Warning – Reality can be really different from my imagination.
If I were an empty white hall in a Contemporary Art Museum under the scorching sun of Mexico, I’d be a hall where people are used to organize concerts. I’d be a big empty white hall with really high walls and maybe with some impressive windows – but eventually I could get along also without windows. If I were this hall, I’d like to host a drum kit inside me. Not an usual drum kit with few standard elements. If I were this hall, I’d like to host a drum kit with dozens of little additional pieces and tricks (metal and wood objects, chains, bells and maybe nails). I’d like to host an extremely extravagant drum kit. If I were a hall with this kind of drum kit, I’d hope someone would invite Paal Nilssen-Love to come and have a solo concert under my big invisible eyes and ears in the ceiling. I’d like to be that hall indeed.
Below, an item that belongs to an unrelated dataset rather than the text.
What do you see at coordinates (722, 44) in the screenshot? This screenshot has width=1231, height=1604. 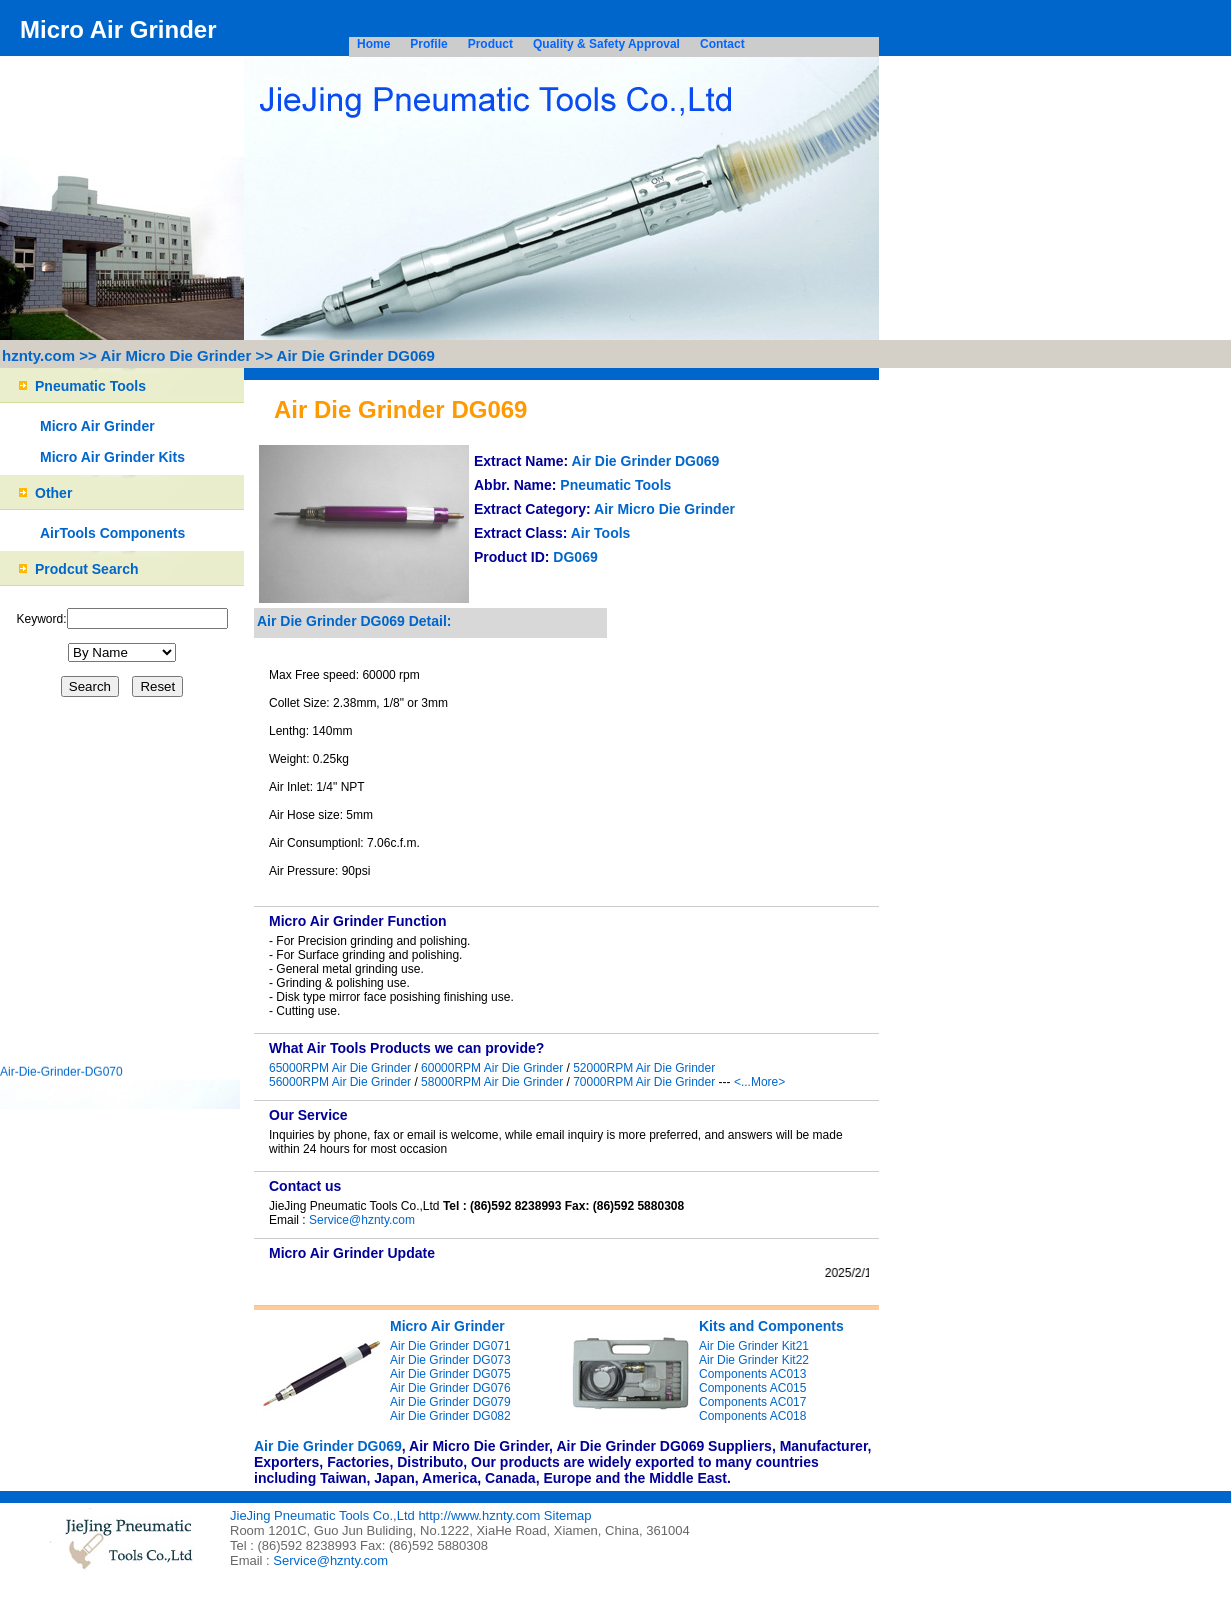 I see `Contact` at bounding box center [722, 44].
As usual, when I have a Paal Nilssen-Love solo album in my hands, I have great expectations about it. And as usual, listening to it, I notice how he achieves to capitalize on all the sonic possibilities of his instrument. In the first half he moves “more traditionally” (don’t believe me!) among dense passages on snare drum igniting the fire with powerful hits on the bass drum and on the other skins. He always balances eruptive moments with more quiet variations as when he starts playing with the vibrations resulting from a bell and the rhythmic pattern given by the obsessive percussion of an object I can’t identity. This very same element – that throws us on the second side – evolves in an intricate and frantic hammering on all the skins of the kit. This is the majestic rock side of Nilssen-Love. But he likes to move also in really sparse, ethereal atmospheres, so we fall back in a “cymbals moment”, where he takes advantages of all the resonances, hisses and vibrations of scraping metal surfaces. Then there is still one more eruption to go.
My perception and judgment of the album is considerably influenced by the low quality of the recording. Especially in the very first minutes of side A, the sound is rather flat and muffled. Luckily it seems there is some fine-tuning along the way.
The concert has been recorded during the Festival El Nicho Aural at Centro Cultural España in Mexico City on the 12th of May. It’s released with a commendable seventies-like cover art just on vinyl by Bocian Records that made also available some excerpts on its website.